(Goal of the exercise): Provide only the number of lines in the records below that contain "support".

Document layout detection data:

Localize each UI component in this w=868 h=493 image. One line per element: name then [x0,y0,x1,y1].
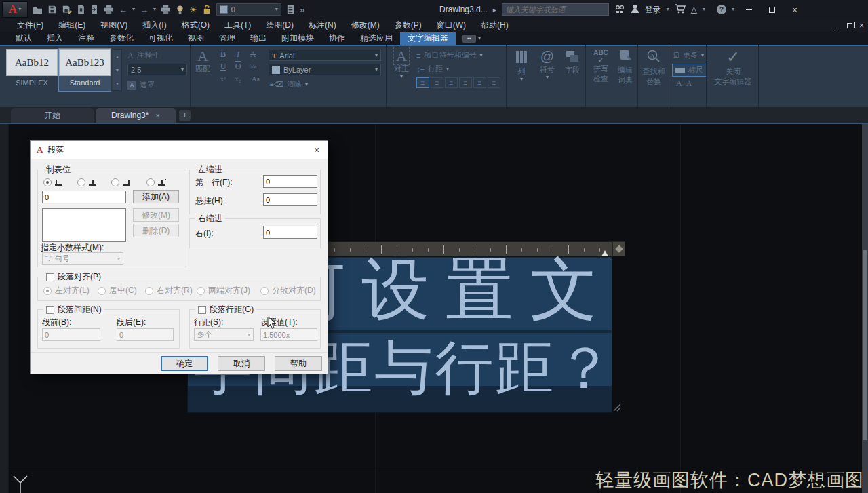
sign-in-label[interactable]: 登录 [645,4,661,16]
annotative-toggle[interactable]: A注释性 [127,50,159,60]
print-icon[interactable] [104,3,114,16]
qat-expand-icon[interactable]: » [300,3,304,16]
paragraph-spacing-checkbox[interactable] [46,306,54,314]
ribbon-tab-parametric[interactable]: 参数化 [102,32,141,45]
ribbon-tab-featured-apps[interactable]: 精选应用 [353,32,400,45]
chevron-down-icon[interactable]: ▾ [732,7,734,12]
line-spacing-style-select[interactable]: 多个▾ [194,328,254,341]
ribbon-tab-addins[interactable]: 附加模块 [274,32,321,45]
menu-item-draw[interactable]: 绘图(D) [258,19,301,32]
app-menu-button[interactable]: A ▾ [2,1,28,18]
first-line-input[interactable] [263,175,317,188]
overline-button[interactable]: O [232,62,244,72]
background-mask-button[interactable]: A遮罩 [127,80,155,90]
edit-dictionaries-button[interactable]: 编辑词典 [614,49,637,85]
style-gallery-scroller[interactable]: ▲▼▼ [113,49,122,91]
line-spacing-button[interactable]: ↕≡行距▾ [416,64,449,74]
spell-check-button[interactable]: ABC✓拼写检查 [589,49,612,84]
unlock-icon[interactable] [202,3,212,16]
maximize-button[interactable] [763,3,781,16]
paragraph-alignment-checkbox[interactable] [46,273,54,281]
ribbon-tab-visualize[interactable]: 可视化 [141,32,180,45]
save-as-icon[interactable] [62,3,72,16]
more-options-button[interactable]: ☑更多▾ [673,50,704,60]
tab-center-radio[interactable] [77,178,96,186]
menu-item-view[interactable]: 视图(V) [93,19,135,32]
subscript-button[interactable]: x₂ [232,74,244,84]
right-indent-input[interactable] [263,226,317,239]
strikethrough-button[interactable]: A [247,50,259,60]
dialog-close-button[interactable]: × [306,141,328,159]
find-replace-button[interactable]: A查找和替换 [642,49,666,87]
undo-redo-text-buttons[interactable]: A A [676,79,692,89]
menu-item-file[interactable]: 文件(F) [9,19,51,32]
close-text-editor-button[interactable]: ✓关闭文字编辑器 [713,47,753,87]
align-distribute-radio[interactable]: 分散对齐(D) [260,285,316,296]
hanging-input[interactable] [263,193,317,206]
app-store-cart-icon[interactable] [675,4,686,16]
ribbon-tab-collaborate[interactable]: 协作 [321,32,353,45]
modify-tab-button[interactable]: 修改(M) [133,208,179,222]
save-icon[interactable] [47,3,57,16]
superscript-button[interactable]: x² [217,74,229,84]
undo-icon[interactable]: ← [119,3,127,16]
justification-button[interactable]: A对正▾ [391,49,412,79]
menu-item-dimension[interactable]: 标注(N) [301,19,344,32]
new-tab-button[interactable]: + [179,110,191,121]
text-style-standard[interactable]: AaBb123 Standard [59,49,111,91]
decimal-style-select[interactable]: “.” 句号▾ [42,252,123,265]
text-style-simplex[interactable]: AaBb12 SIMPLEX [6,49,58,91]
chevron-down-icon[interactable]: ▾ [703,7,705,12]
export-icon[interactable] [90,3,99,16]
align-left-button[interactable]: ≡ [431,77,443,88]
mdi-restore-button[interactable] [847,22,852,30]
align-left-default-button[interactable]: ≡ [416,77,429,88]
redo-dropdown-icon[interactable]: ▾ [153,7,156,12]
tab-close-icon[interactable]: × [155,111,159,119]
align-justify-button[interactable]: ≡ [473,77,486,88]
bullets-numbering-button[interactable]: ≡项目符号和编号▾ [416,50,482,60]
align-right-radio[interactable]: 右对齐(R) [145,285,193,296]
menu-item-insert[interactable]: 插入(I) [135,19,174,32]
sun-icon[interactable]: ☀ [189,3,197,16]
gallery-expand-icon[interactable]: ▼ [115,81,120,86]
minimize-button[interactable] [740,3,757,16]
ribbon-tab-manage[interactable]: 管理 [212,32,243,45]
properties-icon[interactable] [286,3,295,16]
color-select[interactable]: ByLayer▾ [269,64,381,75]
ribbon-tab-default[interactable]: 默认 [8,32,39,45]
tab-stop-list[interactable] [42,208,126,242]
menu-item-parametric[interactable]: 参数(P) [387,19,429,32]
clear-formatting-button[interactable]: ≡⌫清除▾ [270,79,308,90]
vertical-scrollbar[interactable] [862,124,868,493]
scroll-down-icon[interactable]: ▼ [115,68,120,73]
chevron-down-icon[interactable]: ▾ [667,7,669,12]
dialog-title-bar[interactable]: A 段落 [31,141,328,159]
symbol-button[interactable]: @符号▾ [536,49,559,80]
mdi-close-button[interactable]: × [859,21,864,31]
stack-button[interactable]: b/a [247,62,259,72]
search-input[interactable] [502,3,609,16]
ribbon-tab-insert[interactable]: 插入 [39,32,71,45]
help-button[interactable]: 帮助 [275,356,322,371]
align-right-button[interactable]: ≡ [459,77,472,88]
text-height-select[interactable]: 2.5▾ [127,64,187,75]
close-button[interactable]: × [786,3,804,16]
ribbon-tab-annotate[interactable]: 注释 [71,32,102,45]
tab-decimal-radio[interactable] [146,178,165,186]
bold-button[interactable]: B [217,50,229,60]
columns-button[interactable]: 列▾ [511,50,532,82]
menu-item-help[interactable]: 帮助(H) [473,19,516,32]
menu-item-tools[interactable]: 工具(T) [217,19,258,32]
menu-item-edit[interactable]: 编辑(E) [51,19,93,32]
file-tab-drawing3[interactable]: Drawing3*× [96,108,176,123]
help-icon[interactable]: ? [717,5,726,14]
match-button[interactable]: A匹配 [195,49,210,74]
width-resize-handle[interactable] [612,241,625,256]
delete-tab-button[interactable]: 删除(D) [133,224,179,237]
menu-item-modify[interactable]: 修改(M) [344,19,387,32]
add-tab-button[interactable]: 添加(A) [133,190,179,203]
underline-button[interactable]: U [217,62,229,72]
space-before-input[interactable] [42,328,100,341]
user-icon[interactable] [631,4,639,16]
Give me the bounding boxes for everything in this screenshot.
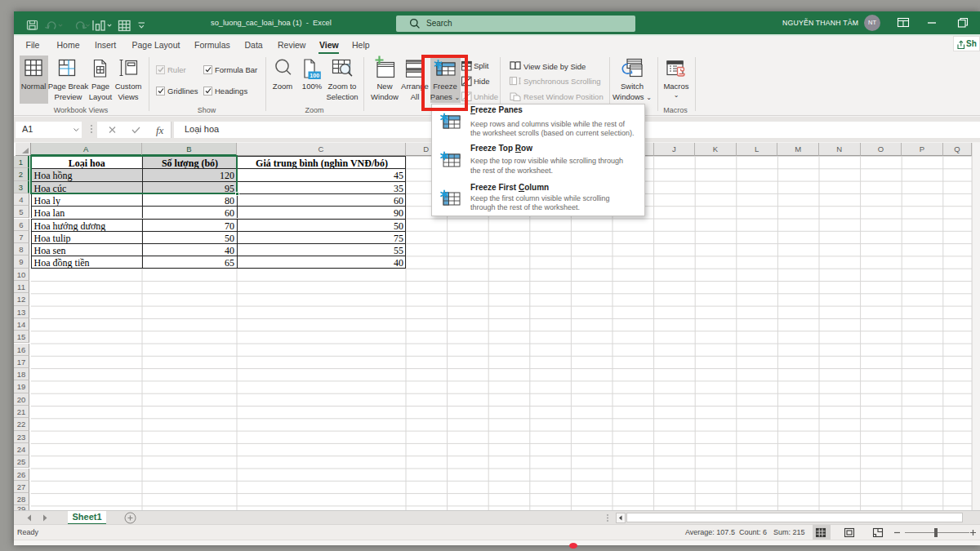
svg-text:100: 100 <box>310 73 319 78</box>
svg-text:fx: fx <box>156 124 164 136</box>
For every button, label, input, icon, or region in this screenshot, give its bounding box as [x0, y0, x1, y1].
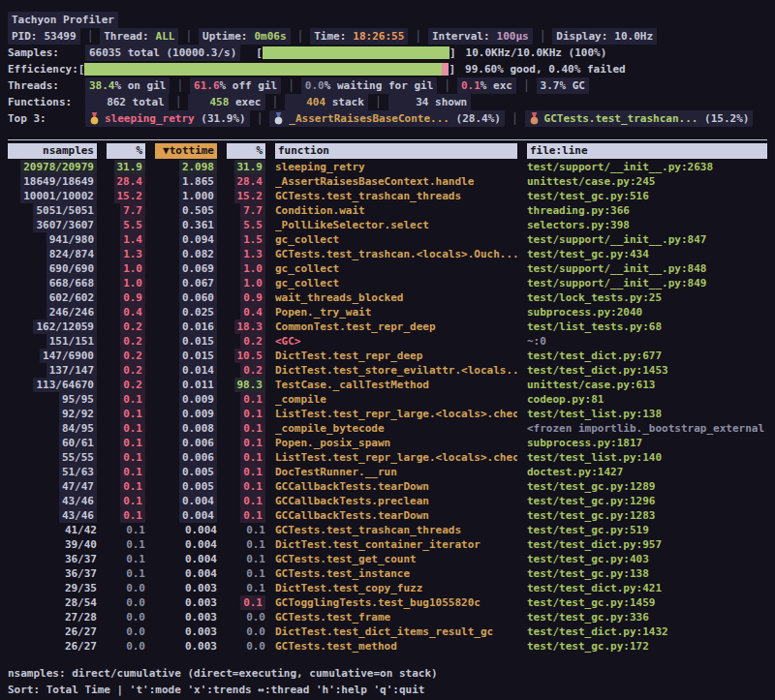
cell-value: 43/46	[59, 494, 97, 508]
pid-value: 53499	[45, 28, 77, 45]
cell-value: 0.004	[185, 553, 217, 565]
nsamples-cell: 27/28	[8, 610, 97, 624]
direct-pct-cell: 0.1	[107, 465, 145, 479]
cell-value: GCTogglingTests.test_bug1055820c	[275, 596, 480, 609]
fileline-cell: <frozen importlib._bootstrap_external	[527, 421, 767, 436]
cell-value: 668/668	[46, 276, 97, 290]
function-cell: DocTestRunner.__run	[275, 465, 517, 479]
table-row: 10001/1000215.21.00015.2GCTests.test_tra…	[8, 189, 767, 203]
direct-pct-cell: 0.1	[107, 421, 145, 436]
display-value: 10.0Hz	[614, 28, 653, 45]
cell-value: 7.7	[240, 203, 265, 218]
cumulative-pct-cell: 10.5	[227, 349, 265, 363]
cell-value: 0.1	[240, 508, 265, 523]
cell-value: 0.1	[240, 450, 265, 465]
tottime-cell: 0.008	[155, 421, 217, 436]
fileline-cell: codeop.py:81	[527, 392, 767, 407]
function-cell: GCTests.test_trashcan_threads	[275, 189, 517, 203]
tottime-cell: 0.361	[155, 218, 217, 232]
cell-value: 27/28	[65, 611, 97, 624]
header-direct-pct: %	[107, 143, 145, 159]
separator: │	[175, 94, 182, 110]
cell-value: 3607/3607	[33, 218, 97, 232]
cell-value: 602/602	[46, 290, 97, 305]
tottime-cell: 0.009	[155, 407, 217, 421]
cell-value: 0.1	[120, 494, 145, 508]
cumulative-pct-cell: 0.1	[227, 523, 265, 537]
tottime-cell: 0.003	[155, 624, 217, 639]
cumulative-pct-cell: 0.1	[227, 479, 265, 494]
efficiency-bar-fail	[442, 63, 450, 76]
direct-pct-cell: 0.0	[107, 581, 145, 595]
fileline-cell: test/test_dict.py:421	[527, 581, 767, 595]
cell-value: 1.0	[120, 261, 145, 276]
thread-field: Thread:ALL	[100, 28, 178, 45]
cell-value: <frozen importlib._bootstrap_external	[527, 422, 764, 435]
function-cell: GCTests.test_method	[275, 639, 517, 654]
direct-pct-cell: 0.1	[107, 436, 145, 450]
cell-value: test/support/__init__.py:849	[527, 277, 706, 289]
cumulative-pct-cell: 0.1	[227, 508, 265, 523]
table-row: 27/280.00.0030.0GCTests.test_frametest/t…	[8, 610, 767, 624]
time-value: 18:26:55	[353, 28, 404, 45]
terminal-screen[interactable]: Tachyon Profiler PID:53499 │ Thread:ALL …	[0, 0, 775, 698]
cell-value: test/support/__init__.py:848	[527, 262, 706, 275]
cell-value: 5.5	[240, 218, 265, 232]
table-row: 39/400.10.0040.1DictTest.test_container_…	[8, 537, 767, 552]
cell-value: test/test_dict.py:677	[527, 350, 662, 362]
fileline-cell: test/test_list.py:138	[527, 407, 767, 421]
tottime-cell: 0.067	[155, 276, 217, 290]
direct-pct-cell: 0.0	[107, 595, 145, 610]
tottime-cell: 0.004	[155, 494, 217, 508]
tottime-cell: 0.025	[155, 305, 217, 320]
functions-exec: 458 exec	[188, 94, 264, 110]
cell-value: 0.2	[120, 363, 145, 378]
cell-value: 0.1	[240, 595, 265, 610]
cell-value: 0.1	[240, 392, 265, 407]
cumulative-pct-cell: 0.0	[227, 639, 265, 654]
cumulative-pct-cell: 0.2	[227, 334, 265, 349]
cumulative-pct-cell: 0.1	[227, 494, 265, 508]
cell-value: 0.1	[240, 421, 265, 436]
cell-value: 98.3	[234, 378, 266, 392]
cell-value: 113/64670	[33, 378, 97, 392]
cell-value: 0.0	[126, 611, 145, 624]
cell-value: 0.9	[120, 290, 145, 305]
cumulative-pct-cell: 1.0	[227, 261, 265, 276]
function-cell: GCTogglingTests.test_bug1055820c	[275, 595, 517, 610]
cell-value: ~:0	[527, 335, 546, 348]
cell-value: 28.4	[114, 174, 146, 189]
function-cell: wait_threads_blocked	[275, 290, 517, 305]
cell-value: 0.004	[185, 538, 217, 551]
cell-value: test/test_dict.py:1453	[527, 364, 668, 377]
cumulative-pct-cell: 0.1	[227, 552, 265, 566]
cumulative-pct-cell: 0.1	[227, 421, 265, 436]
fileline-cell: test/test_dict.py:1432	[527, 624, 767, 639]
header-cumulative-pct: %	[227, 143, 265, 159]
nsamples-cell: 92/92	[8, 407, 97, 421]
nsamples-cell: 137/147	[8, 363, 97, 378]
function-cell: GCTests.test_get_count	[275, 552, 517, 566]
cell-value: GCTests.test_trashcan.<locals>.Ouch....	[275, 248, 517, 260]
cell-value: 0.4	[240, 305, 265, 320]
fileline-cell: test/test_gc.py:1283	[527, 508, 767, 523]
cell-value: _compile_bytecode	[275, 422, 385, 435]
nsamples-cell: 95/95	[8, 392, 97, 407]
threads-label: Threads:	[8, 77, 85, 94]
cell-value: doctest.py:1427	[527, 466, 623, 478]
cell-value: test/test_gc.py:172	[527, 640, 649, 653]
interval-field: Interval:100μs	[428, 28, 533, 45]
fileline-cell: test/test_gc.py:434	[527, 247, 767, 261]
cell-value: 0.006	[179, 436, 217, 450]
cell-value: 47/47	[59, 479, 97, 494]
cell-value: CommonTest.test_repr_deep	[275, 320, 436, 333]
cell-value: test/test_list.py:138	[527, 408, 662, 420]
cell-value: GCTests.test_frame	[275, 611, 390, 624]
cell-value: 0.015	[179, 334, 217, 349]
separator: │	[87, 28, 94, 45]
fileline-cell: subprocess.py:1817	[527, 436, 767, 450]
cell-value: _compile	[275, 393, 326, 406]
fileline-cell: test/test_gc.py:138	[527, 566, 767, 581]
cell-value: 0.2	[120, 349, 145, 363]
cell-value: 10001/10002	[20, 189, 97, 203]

(Answer to the problem): 2